Frederick Augustus Washington Bailey, who later became known as Frederick Douglass, was born a slave in Talbot County, Maryland, between Hillsboro and Cordova, in a shack east of Tappers Corner and west of Tuckahoe Creek. He was separated from his mother, Harriet Bailey, when he was still an infant. She died when Douglass was about seven and Douglass lived with his maternal grandmother Betty Bailey. His mother's ancestors likely had Native American heritage.

The identity of his father is obscure. Douglass originally stated that he was told his father was a white man, perhaps his owner Aaron Anthony. Later he said he knew nothing of his father's identity. At age seven, Douglass was separated from his grandmother and moved to the Wye House plantation, where Anthony worked as overseer. When Anthony died, Douglass was given to Lucretia Auld, wife of Thomas Auld. She sent Douglass to serve Thomas' brother Hugh Auld in Baltimore.

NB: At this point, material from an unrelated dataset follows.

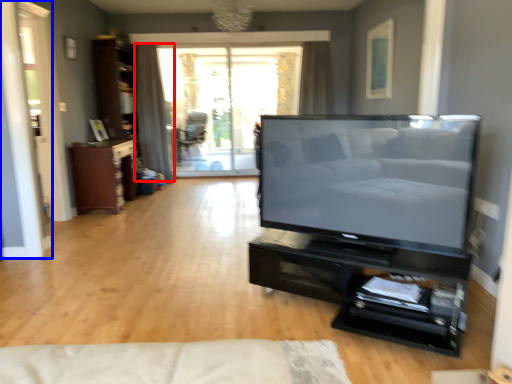 Question: Which point is further to the camera, curtain (highlighted by a red box) or screen door (highlighted by a blue box)?

Choices:
 (A) curtain
 (B) screen door

Answer: (A)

When Douglass was about twelve, Hugh Auld's wife Sophia started teaching him the alphabet. She was breaking the law against teaching slaves to read. When Hugh Auld discovered this, he strongly disapproved, saying that if a slave learned to read, he would become dissatisfied with his condition and desire freedom. Douglass later referred to this statement as the "first decidedly antislavery lecture" he had ever heard. As detailed in his autobiography Narrative of the Life of Frederick Douglass, an American Slave (1845), Douglass succeeded in learning to read from white children in the neighborhood and by observing the writings of men with whom he worked.

As Douglass learned and began to read newspapers, political materials, and books of every description, he was exposed to a new realm of thought that led him to question and then condemn the institution of slavery. In later years, Douglass credited The Columbian Orator, which he discovered at about age twelve, with clarifying and defining his views on freedom and human rights.

When Douglass was hired out to a Mr. Freeman, he taught other slaves on the plantation how to read the New Testament at a weekly Sabbath school. As word spread, the interest among slaves in learning to read was so great that in any week more than 40 slaves would attend lessons. For about six months, their study went relatively unnoticed. While Freeman was complacent about their activities, other plantation owners became incensed that their slaves were being educated. One Sunday they burst in on the gathering, armed with clubs and stones to disperse the congregation permanently.

In 1833, Thomas Auld took Douglass back from Hugh after a dispute ("As a means of punishing Hugh," Douglass wrote). Dissatisfied with Douglass, Thomas Auld then sent him to work for Edward Covey, a poor farmer who had a reputation as a "slave-breaker." There Douglass was whipped regularly. The sixteen-year-old Douglass was indeed nearly broken psychologically by his ordeal under Covey, but he finally rebelled against the beatings and fought back. After losing a confrontation with Douglass, Covey never tried to beat him again.

In 1837, Douglass met Anna Murray, a free black in Baltimore. They married soon after he obtained his freedom.

From slavery to freedom

Douglass first unsuccessfully tried to escape from Mr. Freeman, who had hired him out from his owner Colonel Lloyd. In 1836, he tried to escape from his new owner Covey, but failed again.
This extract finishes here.